Further, corresponding changes in consumption have not been seen (Watson et al. 2021). We will investigate this from a household perspective in a later section. Haberl et al. (2020), as part of a large literature review looking at the possibility of achieving absolute decoupling in the future, argue that there is ample evidence that a continuation of past trends will not yield absolute reductions in either resource use or GHG emissions. So far, environmental and climate policies have, at best, achieved a relative decoupling of GDP and resource use – specifically, GHG emissions (Kemp-Benedict 2018, Haberl et al. 2020).
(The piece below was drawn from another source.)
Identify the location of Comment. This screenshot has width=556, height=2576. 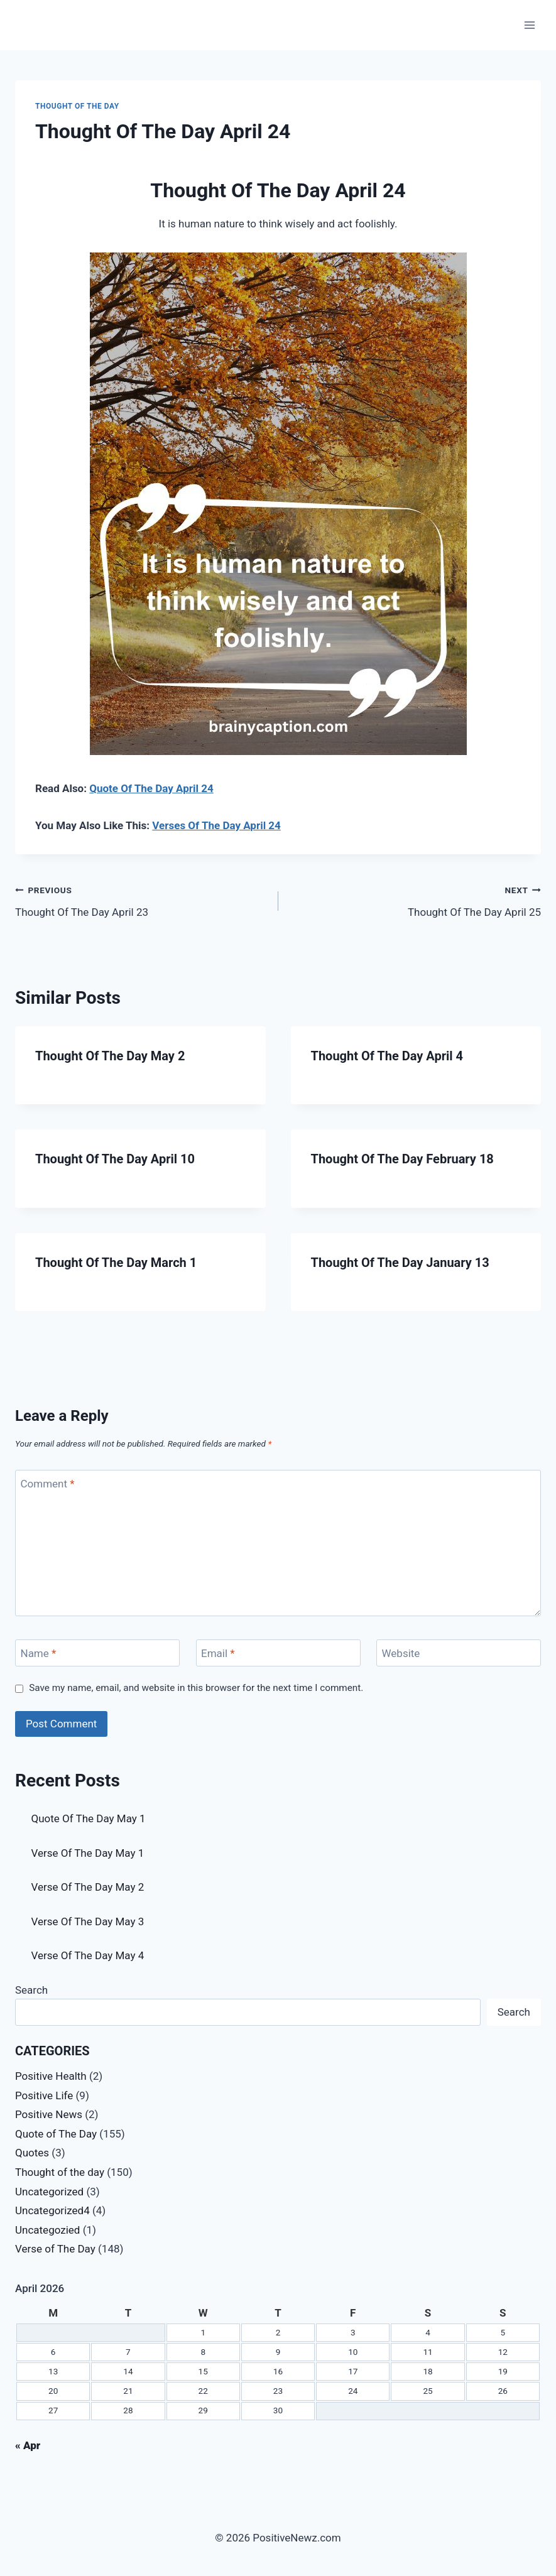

By contrast, circular economy approaches, based on a recycling of materials or resources (as described, e.g. by Gowdy and Erickson 2005; Kovacic et al. 2020), look at the economy as being constrained by environmental factors. One current example of the circular economy approach is GreenLab Skive (Salonen & Tomren 2023), a business park comprising eight companies specialising in energy storage and resource efficiency. A notable feature of the park is its provision of internally sourced renewable energy, which serves as the primary energy supply for the resident companies, all of which are engaged in the production of environmentally friendly goods, including electro-fuels, heat and other sustainable products. The system also allows companies to share their surplus resources within the park, which cuts the costs of production. The park is constructed around a circular economy framework that aims to foster innovation to benefit not only the resident companies but also the surrounding region and to promote a process of evolution towards industrial symbiosis. For example, converting agricultural waste into resources such as biogas and biomass not only reduces carbon emissions but works in conjunction with local agricultural production processes. These energy systems are also creating jobs in their regions (Green Power Denmark 2024). In Denmark, the energy industry, including wind and Power-to-X, employs 73,000 people. Between 2023 and 2030, the sector expects to need an additional 45,000 jobs on average per year for the development of more renewable energy based on electricity.
In sum, while it may not be possible to achieve decoupling on a global level, we do have attempts and practices in the Nordic Region, e.g. circular economy models, that have benefits for the environment, jobs, and the economy, and on which we can build in the future.